Como assim? Em minha parte do mundo, ideias igualitárias e autoritárias, muitas predominantes hoje, convivem com noções mais liberais. Alguns desejam que o governo controle tudo. Outros ambicionam mercados e comércio livres. Alguns buscam a proteção da sociedade pelo governo, outros adotam meios desumanos para enriquecer com amigos gângsteres. No caso dos meus personagens, tenho procurado retratar indivíduos que sentem afinidade com a extrema direita, tanto religiosa como nacionalista, mas também com grupos seculares, marxistas. Em A Strangeness in My Mind, utilizo o personagem de Mevlut para me aprofundar nesses aspectos contraditórios da sociedade de Istambul.

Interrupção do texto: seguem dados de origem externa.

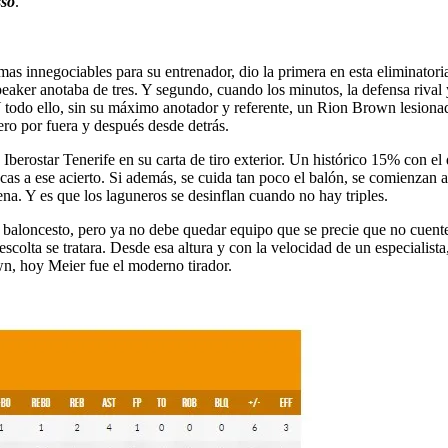
sso
.
omas innegociables para su entrenador, dio la primera en esta eliminatori
eaker anotaba de tres. Y segundo, cuando los minutos, la defensa rival y
 Y todo ello, sin su máximo anotador y referente, un Rion Brown lesion
ro por fuera y después desde detrás.
 Iberostar Tenerife en su carta de tiro exterior. Un histórico 15% con e
a ese acierto. Si además, se cuida tan poco el balón, se comienzan a d
a. Y es que los laguneros se desinflan cuando no hay triples.
ro baloncesto, pero ya no debe quedar equipo que se precie que no cuente
scolta se tratara. Desde esa altura y con la velocidad de un especialist
own, hoy Meier fue el moderno tirador.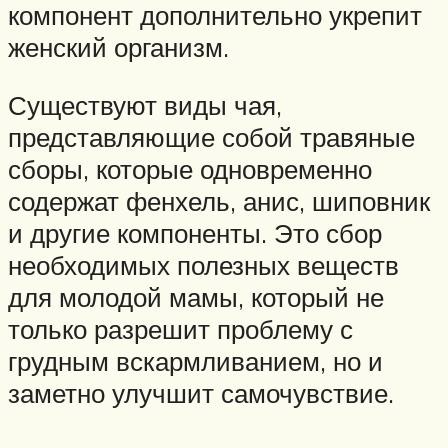
компонент дополнительно укрепит
женский организм.
Существуют виды чая,
представляющие собой травяные
сборы, которые одновременно
содержат фенхель, анис, шиповник
и другие компоненты. Это сбор
необходимых полезных веществ
для молодой мамы, который не
только разрешит проблему с
грудным вскармливанием, но и
заметно улучшит самочувствие.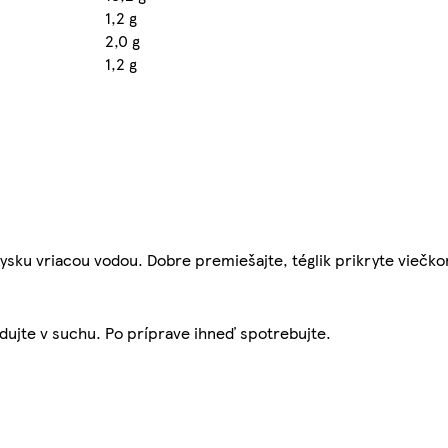
1,2 g
2,0 g
1,2 g
 rysku vriacou vodou. Dobre premiešajte, téglik prikryte viečk
adujte v suchu. Po príprave ihneď spotrebujte.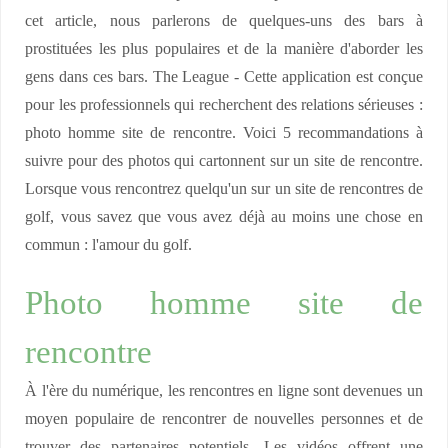
cet article, nous parlerons de quelques-uns des bars à
prostituées les plus populaires et de la manière d'aborder les
gens dans ces bars. The League - Cette application est conçue
pour les professionnels qui recherchent des relations sérieuses :
photo homme site de rencontre. Voici 5 recommandations à
suivre pour des photos qui cartonnent sur un site de rencontre.
Lorsque vous rencontrez quelqu'un sur un site de rencontres de
golf, vous savez que vous avez déjà au moins une chose en
commun : l'amour du golf.
Photo homme site de
rencontre
À l'ère du numérique, les rencontres en ligne sont devenues un
moyen populaire de rencontrer de nouvelles personnes et de
trouver des partenaires potentiels. Les vidéos offrent une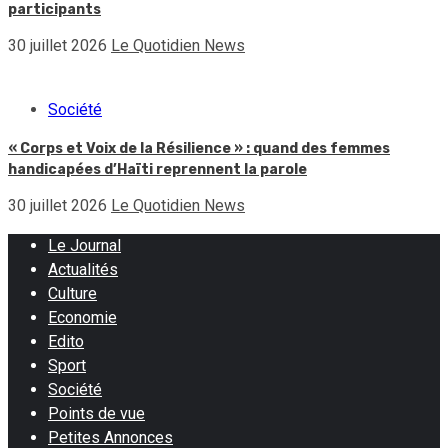
participants
30 juillet 2026
Le Quotidien News
Société
« Corps et Voix de la Résilience » : quand des femmes
handicapées d’Haïti reprennent la parole
30 juillet 2026
Le Quotidien News
Le Journal
Actualités
Culture
Economie
Edito
Sport
Société
Points de vue
Petites Annonces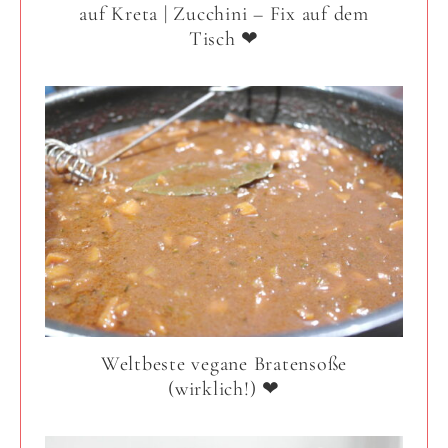
auf Kreta | Zucchini – Fix auf dem
Tisch ❤
Weltbeste vegane Bratensoße
(wirklich!) ❤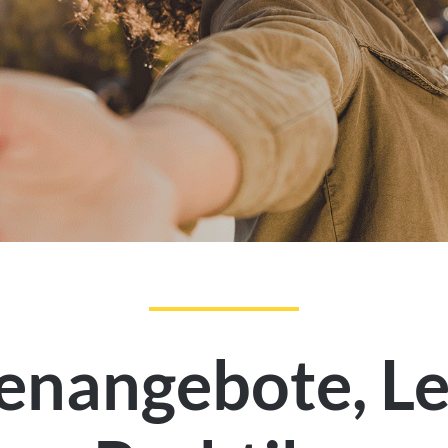
lenangebote, Le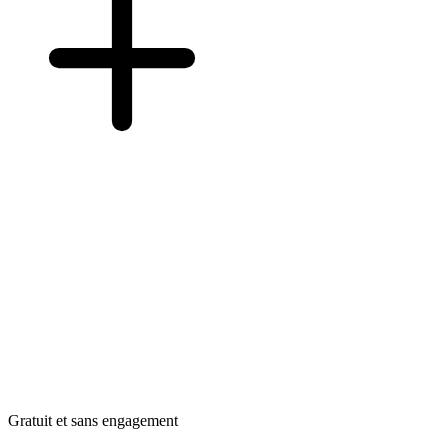
Gratuit et sans engagement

Há também uma espécie de dialética aqui. Como a própria Turquia sob o governo de Recep Tayyip Erdogan e o AKP, a modernidade moldou costumes islâmicos tradicionais do mesmo modo que transformou a Turquia (e Istambul) de Ataturk num tipo de modernidade não-ocidental. Um transformou o outro? Sim. Istambul ficou mais conservadora e religiosa em consequência da enorme migração das áreas rurais tradicionais. Uma nova cultura surgiu. Novos filmes melodramáticos baseados nesta sensibilidade de imigrante se tornaram populares e onipresentes. O próprio Islã político se transformou, abandonou a postura estática para adotar uma política de desenvolvimento econômico responsável pelo crescimento vertiginoso dos arranha-céus que mudaram o horizonte da cidade. No processo, o partido de Erdogan também mudou, de um defensor incondicional do governo limpo para uma administração acusada de corrupção ligada principalmente ao setor imobiliário. Ao mesmo tempo, temos observado o surgimento de uma nova individualidade, a sensação de que “você está sozinho, traçando seu próprio caminho na grande cidade”. O que, por outro lado, gerou sua própria resposta como vimos no caso de Mevlut. Ele assume a família cada vez mais, incluindo seus primos briguentos, enquanto se sente cada vez mais só na floresta da cidade moderna.
Peter Sloterdijk afirmou que a “realidade em excesso”, mobilizada pelas energias modernas, vence qualquer discurso sobre origens e continuidade que podem unir uma sociedade. A constante alteração dessas energias levou a uma alienação perpétua e a falta de equilíbrio. Concorda? Concordo. As novas influências da cultura global são tão rápidas e ricas que as culturas nacionais são rompidas. O conforto de histórias simples não mais configuram mais uma narrativa convincente. Mas desejo enfatizar uma diferença com Sloterdijk. Para Mevlut, a família é seu refúgio contra a vida na Istambul urbana que muda rapidamente, que exige muito economicamente e é politicamente perigosa. É outro mundo que a modernidade não consegue penetrar. Quando tudo isto se dissolve, a família está sólida.